▼▼▼

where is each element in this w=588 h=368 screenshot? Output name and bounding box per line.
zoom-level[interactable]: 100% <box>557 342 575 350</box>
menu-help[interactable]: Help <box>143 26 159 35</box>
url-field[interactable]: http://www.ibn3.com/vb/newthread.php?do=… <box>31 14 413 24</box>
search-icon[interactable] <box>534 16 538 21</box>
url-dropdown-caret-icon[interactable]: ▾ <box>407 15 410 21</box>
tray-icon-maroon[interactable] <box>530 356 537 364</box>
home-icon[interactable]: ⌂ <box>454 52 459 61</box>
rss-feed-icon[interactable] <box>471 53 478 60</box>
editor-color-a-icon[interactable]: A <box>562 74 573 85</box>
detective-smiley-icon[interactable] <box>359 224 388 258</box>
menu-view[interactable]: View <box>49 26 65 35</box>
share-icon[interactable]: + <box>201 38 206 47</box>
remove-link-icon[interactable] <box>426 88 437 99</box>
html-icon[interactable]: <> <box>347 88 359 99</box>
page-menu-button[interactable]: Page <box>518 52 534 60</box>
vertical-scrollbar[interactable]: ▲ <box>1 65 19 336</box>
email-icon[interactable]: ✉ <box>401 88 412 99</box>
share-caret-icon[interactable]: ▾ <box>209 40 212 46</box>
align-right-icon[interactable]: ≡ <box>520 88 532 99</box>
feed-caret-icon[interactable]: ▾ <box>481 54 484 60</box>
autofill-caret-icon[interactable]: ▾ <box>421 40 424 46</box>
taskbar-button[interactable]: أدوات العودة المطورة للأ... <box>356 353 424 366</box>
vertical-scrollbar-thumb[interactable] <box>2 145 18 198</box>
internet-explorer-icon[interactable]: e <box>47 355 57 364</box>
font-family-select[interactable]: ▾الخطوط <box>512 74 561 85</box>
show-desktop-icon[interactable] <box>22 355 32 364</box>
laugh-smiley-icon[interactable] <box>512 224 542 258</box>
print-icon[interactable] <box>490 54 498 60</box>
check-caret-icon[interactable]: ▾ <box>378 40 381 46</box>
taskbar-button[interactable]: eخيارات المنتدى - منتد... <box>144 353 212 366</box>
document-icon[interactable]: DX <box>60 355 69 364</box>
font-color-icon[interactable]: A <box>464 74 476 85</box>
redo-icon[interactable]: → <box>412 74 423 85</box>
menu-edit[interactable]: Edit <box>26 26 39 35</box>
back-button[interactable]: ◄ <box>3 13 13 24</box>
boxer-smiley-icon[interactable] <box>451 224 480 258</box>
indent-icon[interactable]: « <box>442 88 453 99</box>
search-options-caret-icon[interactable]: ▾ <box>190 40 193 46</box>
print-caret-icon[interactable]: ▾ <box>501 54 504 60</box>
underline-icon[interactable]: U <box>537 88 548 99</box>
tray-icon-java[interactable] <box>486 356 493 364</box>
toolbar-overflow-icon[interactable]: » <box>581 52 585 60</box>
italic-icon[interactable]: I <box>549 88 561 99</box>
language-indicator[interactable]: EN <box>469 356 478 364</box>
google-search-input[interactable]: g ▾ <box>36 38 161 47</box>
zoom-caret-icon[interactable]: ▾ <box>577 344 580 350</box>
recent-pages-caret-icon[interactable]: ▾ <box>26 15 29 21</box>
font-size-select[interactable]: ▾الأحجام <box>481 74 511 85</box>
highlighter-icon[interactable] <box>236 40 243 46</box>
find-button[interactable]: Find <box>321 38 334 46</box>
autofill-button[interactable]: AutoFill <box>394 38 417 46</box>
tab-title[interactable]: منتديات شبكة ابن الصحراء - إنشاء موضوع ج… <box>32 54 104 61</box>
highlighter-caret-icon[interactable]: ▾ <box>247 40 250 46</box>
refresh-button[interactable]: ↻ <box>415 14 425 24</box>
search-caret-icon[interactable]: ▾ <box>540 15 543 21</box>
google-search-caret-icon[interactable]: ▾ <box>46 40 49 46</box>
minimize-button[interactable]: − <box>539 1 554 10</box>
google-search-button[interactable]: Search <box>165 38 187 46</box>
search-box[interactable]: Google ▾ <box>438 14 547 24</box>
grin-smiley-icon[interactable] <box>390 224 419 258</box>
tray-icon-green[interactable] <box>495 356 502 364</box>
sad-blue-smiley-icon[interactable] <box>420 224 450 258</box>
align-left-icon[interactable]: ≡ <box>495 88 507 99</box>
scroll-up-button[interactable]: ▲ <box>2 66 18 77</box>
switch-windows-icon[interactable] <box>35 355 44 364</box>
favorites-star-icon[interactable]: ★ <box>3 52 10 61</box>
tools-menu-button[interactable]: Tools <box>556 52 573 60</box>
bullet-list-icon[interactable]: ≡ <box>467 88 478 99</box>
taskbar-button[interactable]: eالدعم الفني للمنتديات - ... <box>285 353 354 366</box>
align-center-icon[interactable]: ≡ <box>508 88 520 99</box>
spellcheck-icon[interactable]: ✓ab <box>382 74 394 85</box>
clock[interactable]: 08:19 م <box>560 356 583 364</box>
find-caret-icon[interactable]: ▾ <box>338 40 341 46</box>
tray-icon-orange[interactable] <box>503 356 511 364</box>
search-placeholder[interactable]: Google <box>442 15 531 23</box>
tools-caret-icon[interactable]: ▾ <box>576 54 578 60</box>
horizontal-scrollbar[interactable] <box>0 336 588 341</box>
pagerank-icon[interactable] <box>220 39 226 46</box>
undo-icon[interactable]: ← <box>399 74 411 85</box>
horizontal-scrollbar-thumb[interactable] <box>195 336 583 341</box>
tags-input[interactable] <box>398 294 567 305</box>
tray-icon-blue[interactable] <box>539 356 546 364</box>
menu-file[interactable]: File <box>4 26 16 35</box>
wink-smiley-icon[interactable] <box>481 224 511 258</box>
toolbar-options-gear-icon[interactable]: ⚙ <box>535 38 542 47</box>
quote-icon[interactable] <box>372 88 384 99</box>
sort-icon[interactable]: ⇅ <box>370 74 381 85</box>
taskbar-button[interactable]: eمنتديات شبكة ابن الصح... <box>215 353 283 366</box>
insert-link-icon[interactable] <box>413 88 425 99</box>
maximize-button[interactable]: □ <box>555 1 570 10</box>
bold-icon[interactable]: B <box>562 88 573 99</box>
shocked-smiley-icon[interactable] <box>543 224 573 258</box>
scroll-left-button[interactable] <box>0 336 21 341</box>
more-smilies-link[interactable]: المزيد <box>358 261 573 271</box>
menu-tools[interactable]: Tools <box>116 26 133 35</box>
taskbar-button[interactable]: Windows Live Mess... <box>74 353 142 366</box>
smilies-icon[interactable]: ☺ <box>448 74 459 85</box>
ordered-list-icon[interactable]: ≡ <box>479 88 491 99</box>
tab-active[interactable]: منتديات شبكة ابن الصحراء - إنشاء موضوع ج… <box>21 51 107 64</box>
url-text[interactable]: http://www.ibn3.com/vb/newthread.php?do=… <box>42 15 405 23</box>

▲▲▲

» Problem details
Would you please copy the material above exactly, with nothing left out?

» Reply
where is each element in this w=588 h=368 screenshot? Output name and bounding box per line.
zoom-level[interactable]: 100% <box>557 342 575 350</box>
menu-help[interactable]: Help <box>143 26 159 35</box>
url-field[interactable]: http://www.ibn3.com/vb/newthread.php?do=… <box>31 14 413 24</box>
search-icon[interactable] <box>534 16 538 21</box>
url-dropdown-caret-icon[interactable]: ▾ <box>407 15 410 21</box>
tray-icon-maroon[interactable] <box>530 356 537 364</box>
home-icon[interactable]: ⌂ <box>454 52 459 61</box>
rss-feed-icon[interactable] <box>471 53 478 60</box>
editor-color-a-icon[interactable]: A <box>562 74 573 85</box>
detective-smiley-icon[interactable] <box>359 224 388 258</box>
menu-view[interactable]: View <box>49 26 65 35</box>
share-icon[interactable]: + <box>201 38 206 47</box>
remove-link-icon[interactable] <box>426 88 437 99</box>
html-icon[interactable]: <> <box>347 88 359 99</box>
page-menu-button[interactable]: Page <box>518 52 534 60</box>
vertical-scrollbar[interactable]: ▲ <box>1 65 19 336</box>
email-icon[interactable]: ✉ <box>401 88 412 99</box>
share-caret-icon[interactable]: ▾ <box>209 40 212 46</box>
align-right-icon[interactable]: ≡ <box>520 88 532 99</box>
feed-caret-icon[interactable]: ▾ <box>481 54 484 60</box>
autofill-caret-icon[interactable]: ▾ <box>421 40 424 46</box>
taskbar-button[interactable]: أدوات العودة المطورة للأ... <box>356 353 424 366</box>
vertical-scrollbar-thumb[interactable] <box>2 145 18 198</box>
internet-explorer-icon[interactable]: e <box>47 355 57 364</box>
font-family-select[interactable]: ▾الخطوط <box>512 74 561 85</box>
show-desktop-icon[interactable] <box>22 355 32 364</box>
laugh-smiley-icon[interactable] <box>512 224 542 258</box>
print-icon[interactable] <box>490 54 498 60</box>
check-caret-icon[interactable]: ▾ <box>378 40 381 46</box>
taskbar-button[interactable]: eخيارات المنتدى - منتد... <box>144 353 212 366</box>
document-icon[interactable]: DX <box>60 355 69 364</box>
font-color-icon[interactable]: A <box>464 74 476 85</box>
redo-icon[interactable]: → <box>412 74 423 85</box>
menu-edit[interactable]: Edit <box>26 26 39 35</box>
back-button[interactable]: ◄ <box>3 13 13 24</box>
boxer-smiley-icon[interactable] <box>451 224 480 258</box>
indent-icon[interactable]: « <box>442 88 453 99</box>
search-options-caret-icon[interactable]: ▾ <box>190 40 193 46</box>
print-caret-icon[interactable]: ▾ <box>501 54 504 60</box>
underline-icon[interactable]: U <box>537 88 548 99</box>
tray-icon-java[interactable] <box>486 356 493 364</box>
toolbar-overflow-icon[interactable]: » <box>581 52 585 60</box>
italic-icon[interactable]: I <box>549 88 561 99</box>
language-indicator[interactable]: EN <box>469 356 478 364</box>
google-search-input[interactable]: g ▾ <box>36 38 161 47</box>
zoom-caret-icon[interactable]: ▾ <box>577 344 580 350</box>
recent-pages-caret-icon[interactable]: ▾ <box>26 15 29 21</box>
font-size-select[interactable]: ▾الأحجام <box>481 74 511 85</box>
highlighter-icon[interactable] <box>236 40 243 46</box>
find-button[interactable]: Find <box>321 38 334 46</box>
autofill-button[interactable]: AutoFill <box>394 38 417 46</box>
tab-title[interactable]: منتديات شبكة ابن الصحراء - إنشاء موضوع ج… <box>32 54 104 61</box>
highlighter-caret-icon[interactable]: ▾ <box>247 40 250 46</box>
refresh-button[interactable]: ↻ <box>415 14 425 24</box>
search-caret-icon[interactable]: ▾ <box>540 15 543 21</box>
google-search-caret-icon[interactable]: ▾ <box>46 40 49 46</box>
minimize-button[interactable]: − <box>539 1 554 10</box>
google-search-button[interactable]: Search <box>165 38 187 46</box>
search-box[interactable]: Google ▾ <box>438 14 547 24</box>
grin-smiley-icon[interactable] <box>390 224 419 258</box>
tray-icon-green[interactable] <box>495 356 502 364</box>
sad-blue-smiley-icon[interactable] <box>420 224 450 258</box>
align-left-icon[interactable]: ≡ <box>495 88 507 99</box>
scroll-up-button[interactable]: ▲ <box>2 66 18 77</box>
switch-windows-icon[interactable] <box>35 355 44 364</box>
favorites-star-icon[interactable]: ★ <box>3 52 10 61</box>
tools-menu-button[interactable]: Tools <box>556 52 573 60</box>
bullet-list-icon[interactable]: ≡ <box>467 88 478 99</box>
taskbar-button[interactable]: eالدعم الفني للمنتديات - ... <box>285 353 354 366</box>
align-center-icon[interactable]: ≡ <box>508 88 520 99</box>
spellcheck-icon[interactable]: ✓ab <box>382 74 394 85</box>
clock[interactable]: 08:19 م <box>560 356 583 364</box>
find-caret-icon[interactable]: ▾ <box>338 40 341 46</box>
tray-icon-orange[interactable] <box>503 356 511 364</box>
search-placeholder[interactable]: Google <box>442 15 531 23</box>
tools-caret-icon[interactable]: ▾ <box>576 54 578 60</box>
horizontal-scrollbar[interactable] <box>0 336 588 341</box>
pagerank-icon[interactable] <box>220 39 226 46</box>
undo-icon[interactable]: ← <box>399 74 411 85</box>
horizontal-scrollbar-thumb[interactable] <box>195 336 583 341</box>
tags-input[interactable] <box>398 294 567 305</box>
tray-icon-blue[interactable] <box>539 356 546 364</box>
menu-file[interactable]: File <box>4 26 16 35</box>
wink-smiley-icon[interactable] <box>481 224 511 258</box>
toolbar-options-gear-icon[interactable]: ⚙ <box>535 38 542 47</box>
quote-icon[interactable] <box>372 88 384 99</box>
sort-icon[interactable]: ⇅ <box>370 74 381 85</box>
taskbar-button[interactable]: eمنتديات شبكة ابن الصح... <box>215 353 283 366</box>
insert-link-icon[interactable] <box>413 88 425 99</box>
maximize-button[interactable]: □ <box>555 1 570 10</box>
bold-icon[interactable]: B <box>562 88 573 99</box>
shocked-smiley-icon[interactable] <box>543 224 573 258</box>
scroll-left-button[interactable] <box>0 336 21 341</box>
more-smilies-link[interactable]: المزيد <box>358 261 573 271</box>
menu-tools[interactable]: Tools <box>116 26 133 35</box>
taskbar-button[interactable]: Windows Live Mess... <box>74 353 142 366</box>
smilies-icon[interactable]: ☺ <box>448 74 459 85</box>
ordered-list-icon[interactable]: ≡ <box>479 88 491 99</box>
tab-active[interactable]: منتديات شبكة ابن الصحراء - إنشاء موضوع ج… <box>21 51 107 64</box>
url-text[interactable]: http://www.ibn3.com/vb/newthread.php?do=… <box>42 15 405 23</box>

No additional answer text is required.